Vielerorts werden derzeit Öffnungsschritte für die Universitäten gefordert. Zunächst haben das Initiativen wie #nichtnuronline[1] getan, mittlerweile werden solche Forderungen vermehrt auch von offiziellen Stellen wie der Hochschulrektorenkonferenz, dem Deutschen Hochschulverband und zuletzt Bundesbildungsministerin Karliczek gestellt.[2] Wir sind mit Blick auf das derzeitige Infektionsgeschehen davon überzeugt, dass eine Öffnung der Universitäten aktuell nicht zu verantworten ist und möchten im Folgenden Stellung dazu beziehen.

Öffnungen verschärfen das Problem

Es ist evident, dass die Pandemie und die Schließung der Universitäten das Studium deutlich erschwert haben. Vielen Studierenden sind neben der universitären Infrastruktur auch finanzielle Ressourcen weggebrochen, während in beengten Wohnverhältnissen die Voraussetzung der digitalen Lehre häufig nicht gegeben sind. Unileistungen aber werden weiter von uns verlangt, umfassende finanzielle Hilfen bleiben aus und die Unileitungen schaffen es seit einem Jahr nicht, individuelle Lernräume zur Verfügung zu stellen, obwohl ein Großteil der Universität leer steht.

Die psychische Belastung in dieser Situation ist enorm und vielen fehlt es im Unialltag entsprechend an Perspektiven. Wir verstehen das ebenso als Problem, das dringend zu lösen ist. Der Wunsch nach Perspektiven sollte aber zuletzt nicht gegen den allgemeinen Gesundheitsschutz ausgespielt werden.

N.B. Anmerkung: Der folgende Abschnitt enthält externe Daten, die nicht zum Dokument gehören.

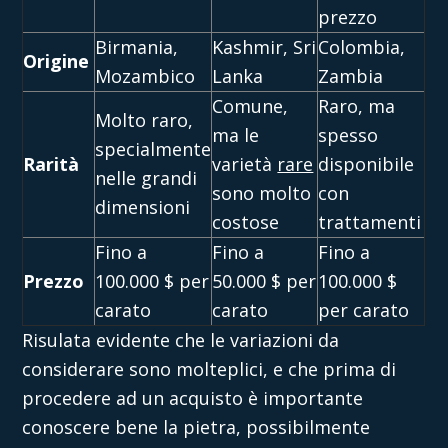
prezzo
Birmania,
Kashmir, Sri
Colombia,
Origine
Mozambico
Lanka
Zambia
Comune,
Raro, ma
Molto raro,
ma le
spesso
specialmente
Rarità
varietà
rare
disponibile
nelle grandi
sono molto
con
dimensioni
costose
trattamenti
Fino a
Fino a
Fino a
Prezzo
100.000 $ per
50.000 $ per
100.000 $
carato
carato
per carato
Risulata evidente che le variazioni da
considerare sono molteplici, e che prima di
procedere ad un acquisto è importante
conoscere bene la pietra, possibilmente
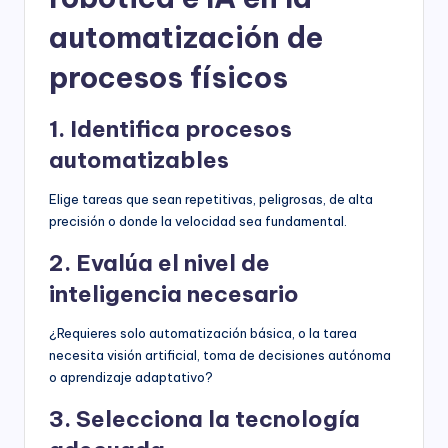
automatización de
procesos físicos
1. Identifica procesos
automatizables
Elige tareas que sean repetitivas, peligrosas, de alta
precisión o donde la velocidad sea fundamental.
2. Evalúa el nivel de
inteligencia necesario
¿Requieres solo automatización básica, o la tarea
necesita visión artificial, toma de decisiones autónoma
o aprendizaje adaptativo?
3. Selecciona la tecnología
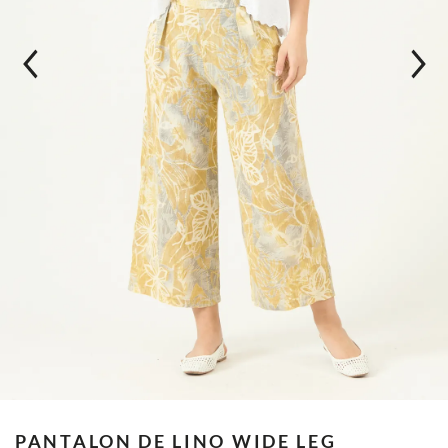
PANTALON DE LINO WIDE LEG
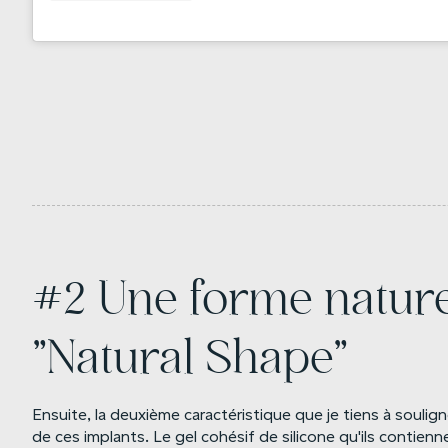
#2 Une forme naturel
"Natural Shape"
Ensuite, la deuxième caractéristique que je tiens à soulig
de ces implants. Le gel cohésif de silicone qu'ils contie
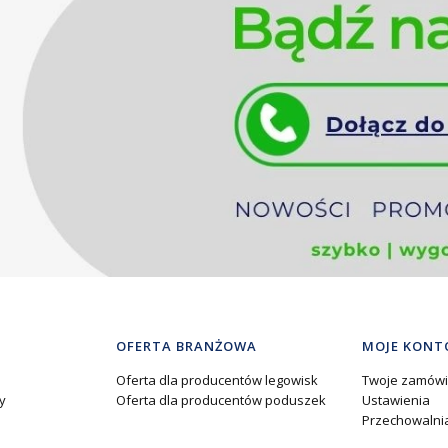
OFERTA BRANŻOWA
MOJE KONT
Oferta dla producentów legowisk
Twoje zamówi
y
Oferta dla producentów poduszek
Ustawienia
Przechowalni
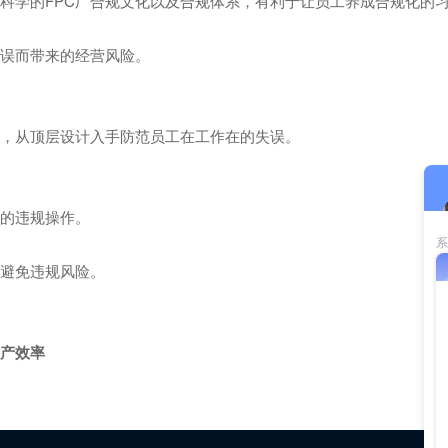
构科学的FPC厂合规文化以及合规体系，有利于让员工养成合规化的
失误而带来的经营风险。
念，从顶层设计入手防范员工在工作在的失误。
中的违规操作。
，避免违规风险。
生产效率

Mitten in der dritten Welle weiter zu öffnen, während die Intensivstationen volllaufen, trägt nicht zu einer Lösung bei, sondern wird im Gegenteil das ursächliche Problem weiter verschärfen.

Die wissenschaftliche Evidenz hierfür ist überwältigend und liegt seit Monaten vor. Das Ausbleiben effektiver Maßnahmen zur Eindämmung bei gleichzeitigen Öffnungen etwa im Schulbereich haben entsprechend vieler Modellierungen die Infektionszahlen wieder ins exponentielle Wachstum geführt.[3] Trotz der nachweislich verheerenden Folgen für Leben und Gesundheit unzähliger Menschen genauso wie die medizinische Versorgung im Allgemeinen wurden die Warnungen von Wissenschaftler:innen ignoriert, der Infektionsschutz weiter aufgeweicht und mancherorts inzidenzunabhängige Öffnungen eingeführt.[4] 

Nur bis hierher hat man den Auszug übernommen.